Esplorali, anche solo per pochi attimi è sempre una bella avventura
Nei giorni successivi finalmente c’è acqua più pulita (… siamo sempre su un fondale fangoso!).
Sul fondo, la velatura, benché minima, mi permette a mala pena di distinguere le sagome delle cernie, e sbaglio ben 3 tiri di seguito! Mi ci vuole un po’ a prendere le misure perché, ad ogni minimo movimento, dal fondale si alzano nuvole di fango che nascondono ogni cosa. Tra queste nuvole ci sono loro: diffidenti e schive che nuotano come fantasmi nella nebbia; fanno delle grandi buche nel fondale e ci si nascondono dentro, pronte a scattare se il predatore si avvicina.
Ma pian piano metto a fuoco ed i tiri cominciano ad essere fruttuosi.
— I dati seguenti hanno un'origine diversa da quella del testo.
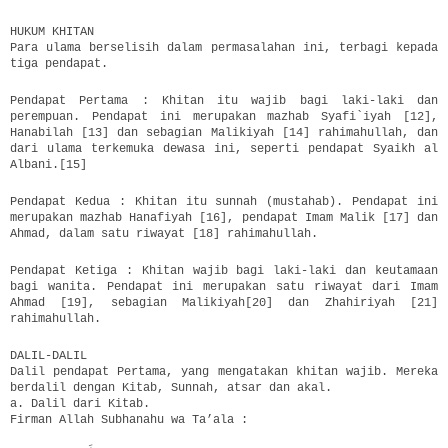
HUKUM KHITAN
Para ulama berselisih dalam permasalahan ini, terbagi kepada
tiga pendapat.
Pendapat Pertama : Khitan itu wajib bagi laki-laki dan
perempuan. Pendapat ini merupakan mazhab Syafi`iyah [12],
Hanabilah [13] dan sebagian Malikiyah [14] rahimahullah, dan
dari ulama terkemuka dewasa ini, seperti pendapat Syaikh al
Albani.[15]
Pendapat Kedua : Khitan itu sunnah (mustahab). Pendapat ini
merupakan mazhab Hanafiyah [16], pendapat Imam Malik [17] dan
Ahmad, dalam satu riwayat [18] rahimahullah.
Pendapat Ketiga : Khitan wajib bagi laki-laki dan keutamaan
bagi wanita. Pendapat ini merupakan satu riwayat dari Imam
Ahmad [19], sebagian Malikiyah[20] dan Zhahiriyah [21]
rahimahullah.
DALIL-DALIL
Dalil pendapat Pertama, yang mengatakan khitan wajib. Mereka
berdalil dengan Kitab, Sunnah, atsar dan akal.
a. Dalil dari Kitab.
Firman Allah Subhanahu wa Ta’ala :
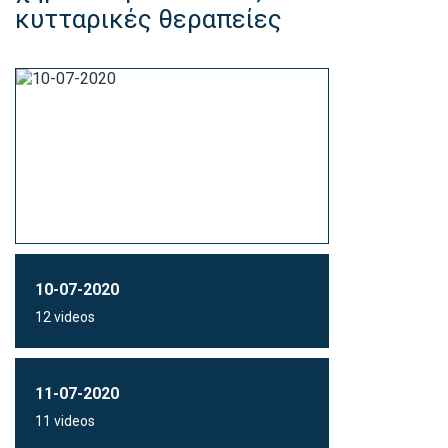
κυτταρικές θεραπείες
10-07-2020
12 videos
11-07-2020
11 videos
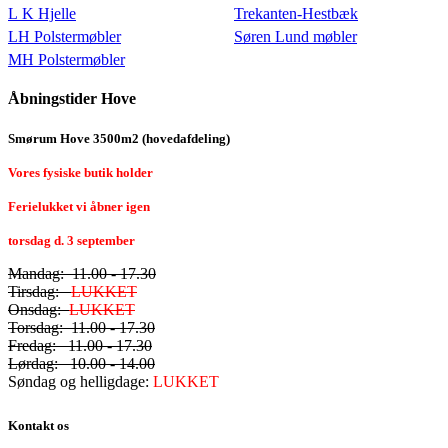
L K Hjelle
Trekanten-Hestbæk
LH Polstermøbler
Søren Lund møbler
MH Polstermøbler
Åbningstider Hove
Smørum Hove 3500m2 (hovedafdeling)
Vores fysiske butik holder
Ferielukket vi åbner igen
torsdag d. 3 september
Mandag: 11.00 - 17.30
Tirsdag:
LUKKET
Onsdag:
LUKKET
Torsdag: 11.00 - 17.30
Fredag: 11.00 - 17.30
Lørdag: 10.00 - 14.00
Søndag og helligdage:
LUKKET
Kontakt os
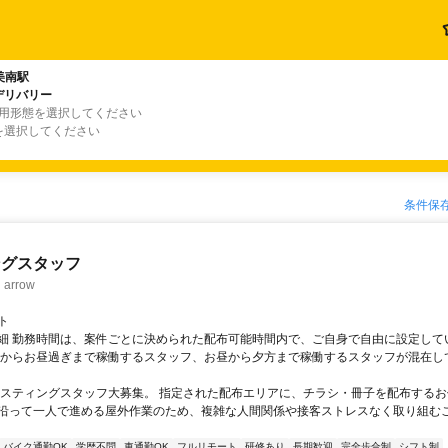
美南駅
デリバリー
雇用形態を選択してください
を選択してください
条件保
ングスタッフ
rrow
ト
細 勤務時間は、案件ごとに決められた配布可能時間内で、ご自身で自由に設定して
くからお昼過ぎまで稼働するスタッフ、お昼から夕方まで稼働するスタッフが混在し
ポスティングスタッフ大募集。 指定された配布エリアに、チラシ・冊子を配布するお
沿って一人で進める屋外作業のため、複雑な人間関係や接客ストレスなく取り組む
バイク通勤OK
学歴不問
車通勤OK
フルリモート
研修あり
長期歓迎
完全歩合制
シフト制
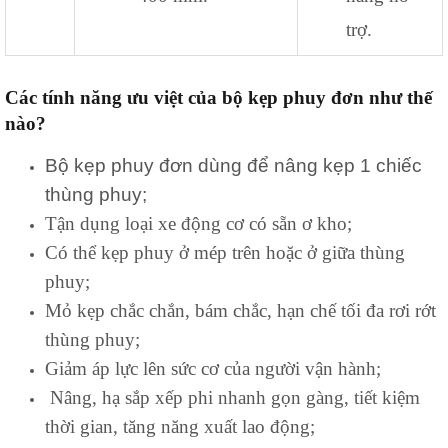
trợ.
Các tính năng ưu việt của bộ kẹp phuy đơn như thế
nào?
Bộ kẹp phuy đơn
dùng để nâng kẹp 1 chiếc
thùng phuy;
Tận dụng loại xe động cơ có sẵn ơ kho;
Có thể kẹp phuy ở mép trên hoặc ở giữa thùng
phuy;
Mỏ kẹp chắc chắn, bám chắc, hạn chế tối đa rơi rớt
thùng phuy;
Giảm áp lực lên sức cơ của người vận hành;
Nâng, hạ sắp xếp phi nhanh gọn gàng, tiết kiệm
thời gian, tăng năng xuất lao động;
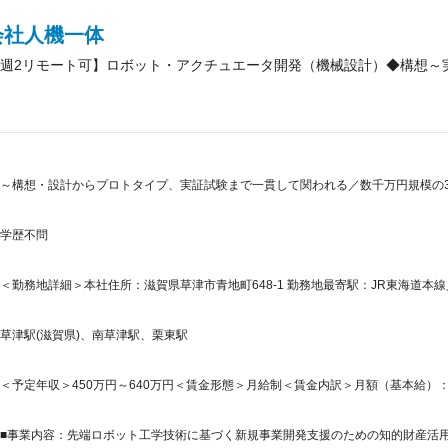
会社人機一体
週2リモート可】ロボット・アクチュエータ開発（機械設計）◆構想～
～構想・設計からプロトタイプ、実証試験まで一貫して関われる／数千万円規模の
学歴不問
＜勤務地詳細＞本社住所：滋賀県草津市青地町648-1 勤務地最寄駅：JR東海道本線
草津駅(滋賀県)、南草津駅、栗東駅
＜予定年収＞450万円～640万円＜賃金形態＞月給制＜賃金内訳＞月額（基本給）：246,6
■事業内容：先端ロボット工学技術に基づく新規事業開発支援のための知的財産活用サ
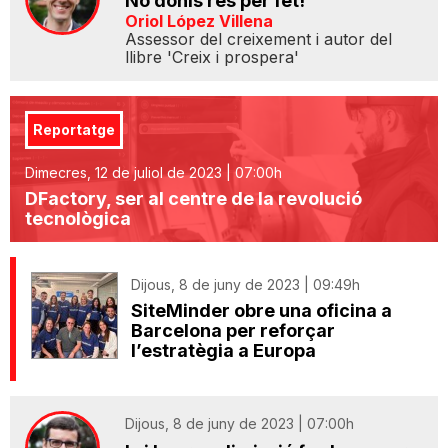
No donis res per fet!
Oriol López Villena
Assessor del creixement i autor del
llibre 'Creix i prospera'
Reportatge
Dimecres, 12 de juliol de 2023 | 07:00h
DFactory, ser al centre de la revolució
tecnològica
Dijous, 8 de juny de 2023 | 09:49h
SiteMinder obre una oficina a
Barcelona per reforçar
l’estratègia a Europa
Dijous, 8 de juny de 2023 | 07:00h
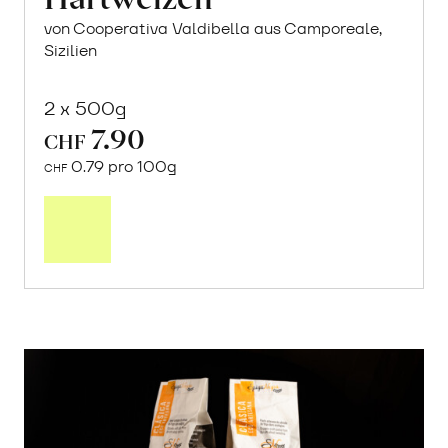
von Cooperativa Valdibella aus Camporeale,
Sizilien
2 x 500g
7.90
CHF
0.79 pro 100g
CHF
In
den
Warenkorb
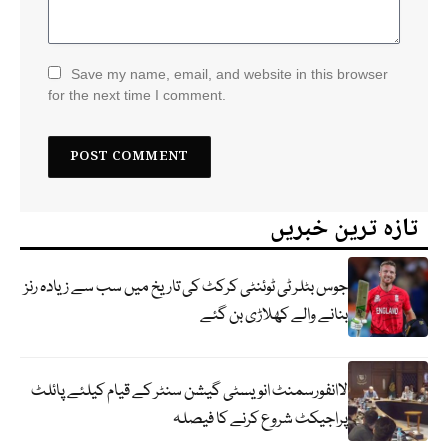
Save my name, email, and website in this browser
for the next time I comment.
تازہ ترین خبریں
جوس بٹلر ٹی ٹوئنٹی کرکٹ کی تاریخ میں سب سے زیادہ رنز
بنانے والے کھلاڑی بن گئے
لاانفورسمنٹ انویسٹی گیشن سنٹر کے قیام کیلئے پائلٹ
پراجیکٹ شروع کرنے کا فیصلہ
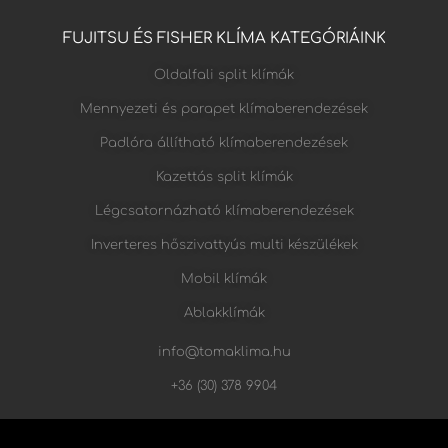
FUJITSU ÉS FISHER KLÍMA KATEGÓRIÁINK
Oldalfali split klímák
Mennyezeti és parapet klímaberendezések
Padlóra állítható klímaberendezések
Kazettás split klímák
Légcsatornázható klímaberendezések
Inverteres hőszivattyús multi készülékek
Mobil klímák
Ablakklímák
info@tomaklima.hu
+36 (30) 378 9904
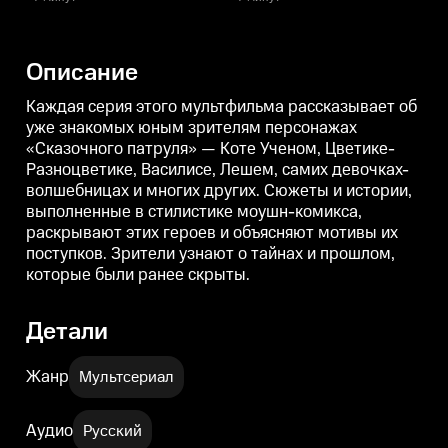
патруля» — Коте Ученом,
патруля» — Коте Ученом,
п
Цветике-Разноцветике,
Цветике-Разноцветике,
Василисе, Лешем, самих
Василисе, Лешем, самих
девочках-волшебницах и
девочках-волшебницах и
Описание
многих других. Сюжеты и
многих других. Сюжеты и
истории, выполненные в
истории, выполненные в
стилистике моушн-комикса,
стилистике моушн-комикса,
Каждая серия этого мультфильма рассказывает об
раскрывают этих героев и
раскрывают этих героев и
р
уже знакомых юным зрителям персонажах
объясняют мотивы их
объясняют мотивы их
«Сказочного патруля» — Коте Ученом, Цветике-
поступков. Зрители узнают о
поступков. Зрители узнают о
п
тайнах и прошлом, которые
тайнах и прошлом, которые
т
Разноцветике, Василисе, Лешем, самих девочках-
были ранее скрыты.
были ранее скрыты.
волшебницах и многих других. Сюжеты и истории,
выполненные в стилистике моушн-комикса,
раскрывают этих героев и объясняют мотивы их
поступков. Зрители узнают о тайнах и прошлом,
которые были ранее скрыты.
Детали
Жанр
Мультсериал
Аудио
Русский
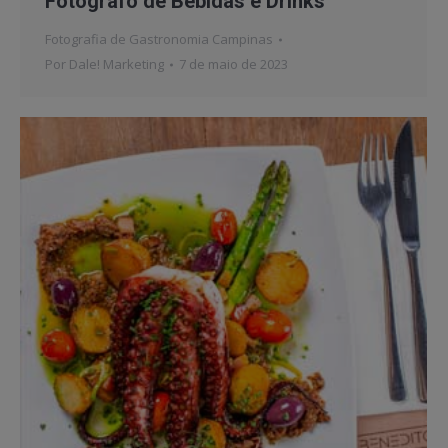
Fotógrafo de Bebidas e Drinks
Fotografia de Gastronomia Campinas
Por
Dale! Marketing
7 de maio de 2023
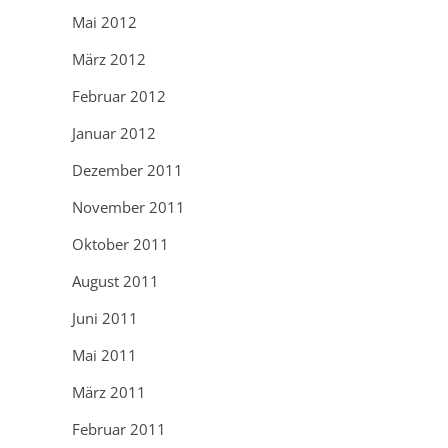
Mai 2012
März 2012
Februar 2012
Januar 2012
Dezember 2011
November 2011
Oktober 2011
August 2011
Juni 2011
Mai 2011
März 2011
Februar 2011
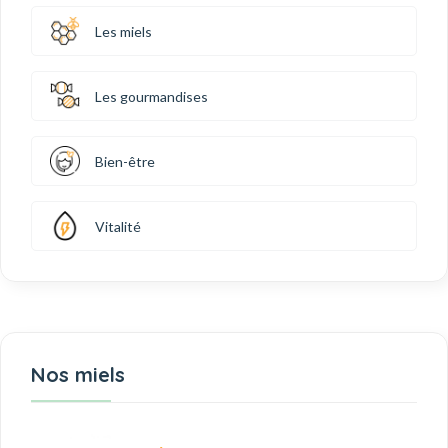
Les miels
Les gourmandises
Bien-être
Vitalité
Nos miels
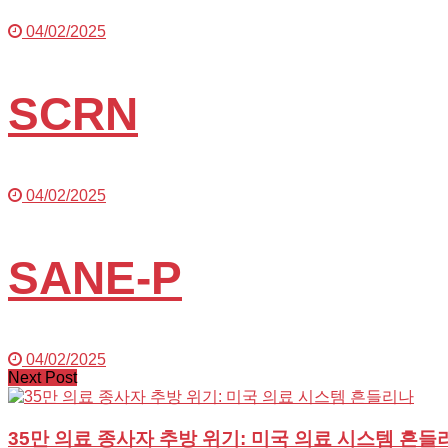
04/02/2025
SCRN
04/02/2025
SANE-P
04/02/2025
Next Post
35만 의료 종사자 추방 위기: 미국 의료 시스템 흔들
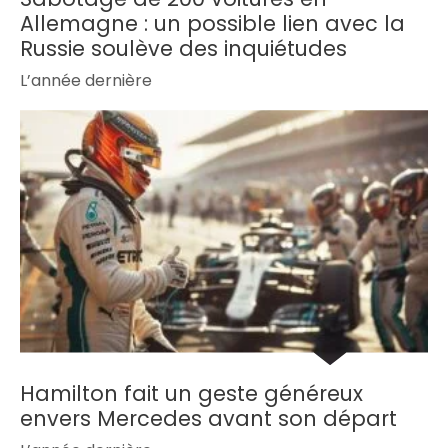
Allemagne : un possible lien avec la
Russie soulève des inquiétudes
L’année dernière
Hamilton fait un geste généreux
envers Mercedes avant son départ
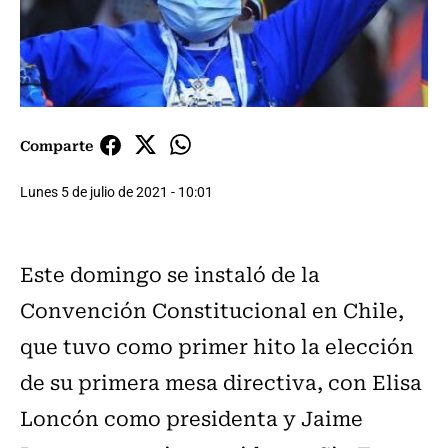
Comparte
Lunes 5 de julio de 2021 - 10:01
Este domingo se instaló de la
Convención Constitucional en Chile,
que tuvo como primer hito la elección
de su primera mesa directiva, con Elisa
Loncón como presidenta y Jaime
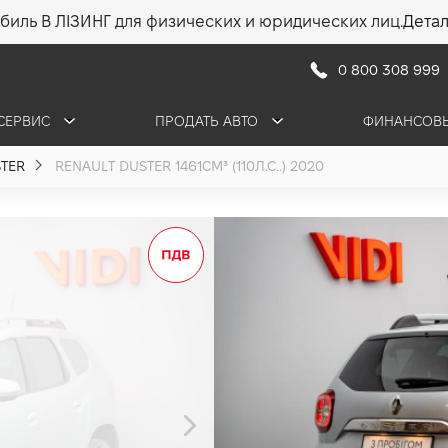
биль В ЛІЗИНГ для физических и юридических лиц.
Дета
0 800 308 999
СЕРВИС
ПРОДАТЬ АВТО
ФИНАНСОВЫ
TER
RENAULT DUSTER 1461СМ³ (110Л.С..) 2020
Renault Duste
1.5 (110 л.с.) 2020
•
635 000 грн
9 084 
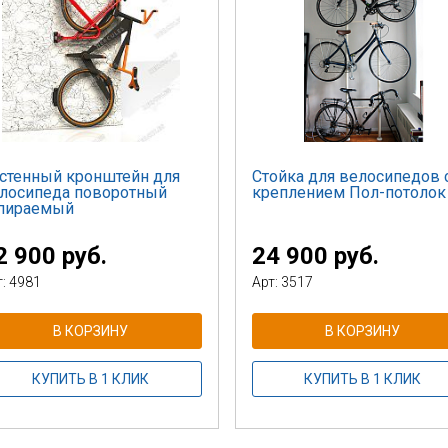
стенный кронштейн для
Стойка для велосипедов 
лосипеда поворотный
креплением Пол-потолок
пираемый
2 900 руб.
24 900 руб.
т: 4981
Арт: 3517
В КОРЗИНУ
В КОРЗИНУ
КУПИТЬ В 1 КЛИК
КУПИТЬ В 1 КЛИК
Osservarle nel loro ambiente con il loro comportamento naturale è uno spettacolo. Parlano con i movimenti e ti sembra quasi di comprenderle e poter comunicare loro la meraviglia che ti trasmettono.
Decidiamo comunque di spostarci un po’ sulle secche, in mare aperto, dove è più probabile trovare un’acqua più limpida.
Dopo un po’ di scandaglio per trovare qualche sommo o qualche caduta interessante, ci tuffiamo su uno dei bordi che sembra promettente.
Arrivato sul fondo a circa 50 metri, un gruppo di dentici attira la mia attenzione. In questo gioco di ombre, dato dalla luce scarsa e dall’acqua che non è mai nitida, mi accingo ad attenderli come da manuale, ma con la coda dell’occhio le vedo:
le regine di questo posto, le ricciole!
Sono due e si notano per la loro imponenza. Si affacciano ad una decina di metri da me, diffidenti perché vengono insidiate in tutti i modi possibili, purtroppo, anche da chi viene apposta con le bombole per pescarle!
Non si avvicinano abbastanza, peccato… e nel frattempo i dentici si sono dileguati d’altronde bisogna fare una scelta e
io sono sempre un pescatore in apnea e mi tocca risalire a respirare.
Il fondale però è molto ricco di anfratti, cadute, canyon che ci ripagano con diverse cernie, anche di buona taglia, e numerosi dotti. Aspetto, agguato e tiri lunghi sono le tecniche giuste in questi fondali che, se rispettati, possono regalare avventure divertenti che non danneggiano l’equilibrio sottile del meraviglioso ecosistema che è il Nostro Mare.